Table 1. Categorisation of the attack types we considered.

Faking sales	Section 4.2	Attack: Fake Transactions
	Section 4.3	Attack: Fake Refunds
Buying forbidden items	Section 4.4	Attack: Laundering Through Payment Platform
	Section 4.5	Attack: Buying Assets as Long-Term Store-of-Value
Simulating merchant status	Section 4.6	Attack: Registering as a Merchant
	Section 4.7	Attack: Faking the Merchant Flag
Yield farming	Section 4.8	Attack: Collateral for Loan
	Section 4.9	Attack: Wrapped Token

. While we systematically explored the viewpoints of the various participants we identified, looking for situations in which each of them might mount an attack, we do not claim our taxonomy is exhaustive: it is merely suggestive of a variety of possible attacks.14

We also tried to abstract away from the motivating example of the Shenzhen experiment and thus kept an open mind about the fact that expiring digital cash might be implemented in other ways than through a CBDC, such as through a decentralised blockchain.

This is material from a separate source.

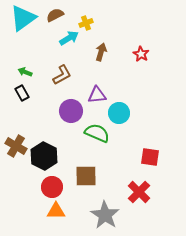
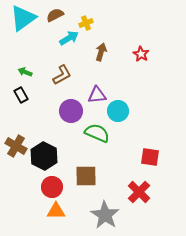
black rectangle: moved 1 px left, 2 px down
cyan circle: moved 1 px left, 2 px up
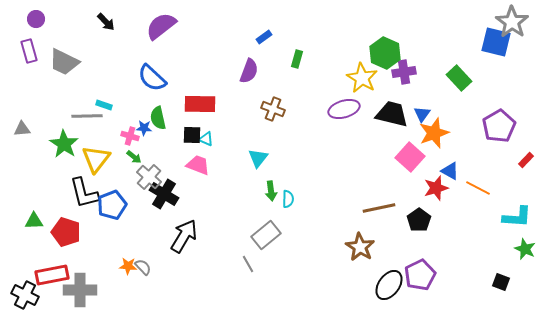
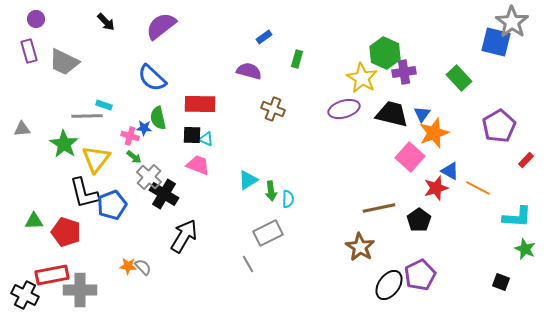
purple semicircle at (249, 71): rotated 95 degrees counterclockwise
cyan triangle at (258, 158): moved 10 px left, 22 px down; rotated 20 degrees clockwise
gray rectangle at (266, 235): moved 2 px right, 2 px up; rotated 12 degrees clockwise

4.1. Implementation: The CBDC-Based Shenzhen Trial

In 2020, the People’s Bank of China (PBC) conducted a trial in Shenzhen’s Luohu District in which expiring digital cash was distributed to a subset of the residents through a lottery. The event was called “Enjoy Gift Luohu Digital RMB Red Envelope” (Shenzhen Special Zone Daily, 2020). The “red envelope” is a traditional Chinese gift, often containing cash, given during special occasions such as Lunar New Year, weddings, or festivals as a gesture of good luck.

The expiring e-CNY distributed in the Shenzhen trial only had validity for less than a week, from 18:00 on 12 October 2020 to 24:00 on 18 October 2020. The digital cash could only be spent at one of 3389 designated merchants in Luohu District that had completed the digital e-CNY system transformation. The holder of the digital cash was not allowed to transfer it to other individuals. CNY 200 (≈30 USD at the time) was distributed to each of 50,000 individuals, for a total of CNY 10,000,000 (≈1.5 million USD).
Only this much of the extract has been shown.